Não obstante, o MST continua empenhado em desenvolver uma agricultura moderna nos assentamentos que conquistou e sabe que esta meta exige um grau avançado de cooperação entre os agricultores. Reconhecendo que a CPA não é desejada pela maioria dos assentados, o movimento fez um recuo tático: em vez de priorizar a CPA unicamente, ele passou a desenvolver outras formas de cooperação, como as cooperativas de comercialização, que preservam a individualidade do camponês, mas permitem organizar compras e vendas em comum, com palpáveis vantagens para todos em termos de preços. Além disso, estas cooperativas (apelidadas de CPSs: Cooperativas de Prestação de Serviços) ajudam a mecanizar a agricultura mediante a compra em comum de equipamentos caros como tratores, colheitadeiras e permitem o desenvolvimento de agro-indústrias

Para o MST o que importa é que todos os assentados participem de uma experiência de cooperação, rompendo assim com o isolamento. Pois a cooperação tem como objetivo principal o desenvolvimento da produção. Ela visa contribuir com o avanço da organização da produção em vista da melhoria da qualidade de vida das famílias assentadas. Uns podem apenas trocar dias de serviço. Outros podem comercializar em conjunto. Outros podem ter uma associação de máquinas. Outros podem ter alguma linha de produção em comum. Outros podem estar em grupos coletivos. Outros podem estar ligados a uma cooperativa. Outros estão em uma cooperativa totalmente coletiva (CONCRAB, 1998: 50).

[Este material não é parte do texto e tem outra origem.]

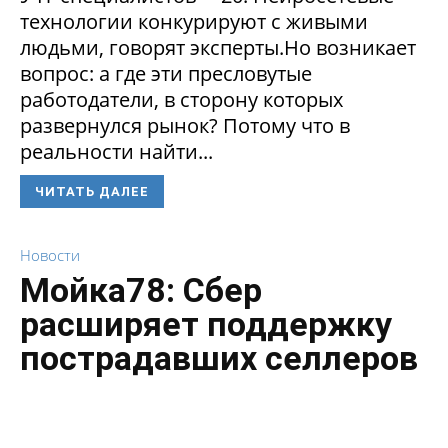
технологии конкурируют с живыми
людьми, говорят эксперты.Но возникает
вопрос: а где эти пресловутые
работодатели, в сторону которых
развернулся рынок? Потому что в
реальности найти...
ЧИТАТЬ ДАЛЕЕ
Новости
Мойка78: Сбер
расширяет поддержку
пострадавших селлеров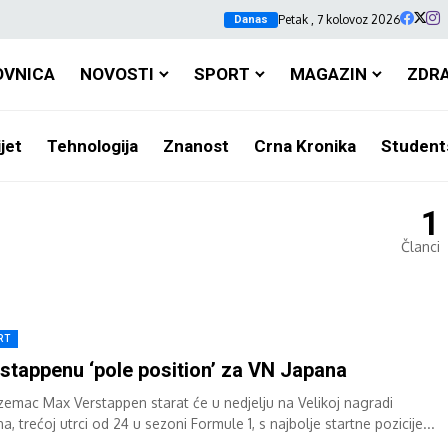
Petak , 7 kolovoz 2026
Danas
OVNICA
NOVOSTI
SPORT
MAGAZIN
ZDR
jet
Tehnologija
Znanost
Crna Kronika
Student
1
Članci
RT
stappenu ‘pole position’ za VN Japana
zemac Max Verstappen starat će u nedjelju na Velikoj nagradi
a, trećoj utrci od 24 u sezoni Formule 1, s najbolje startne pozicije...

O contínuo de solidariedade, construído desta forma, é um modelo que o movimento popular poderá desenvolver nas cidades. Cada modalidade de cooperação combina em graus diferentes autonomia individual com trabalho coletivo e depende tanto da vontade dos membros como das características da produção. Na agricultura mesmo há ramos de produção como o cultivo de morangos ou a criação de pequenos animais em que o trabalho individual ou familiar tende a ser mais eficaz que o trabalho coletivo em grande escala, que por sua vez é provavelmente superior nas plantações de cereais altamente mecanizadas e quimificadas.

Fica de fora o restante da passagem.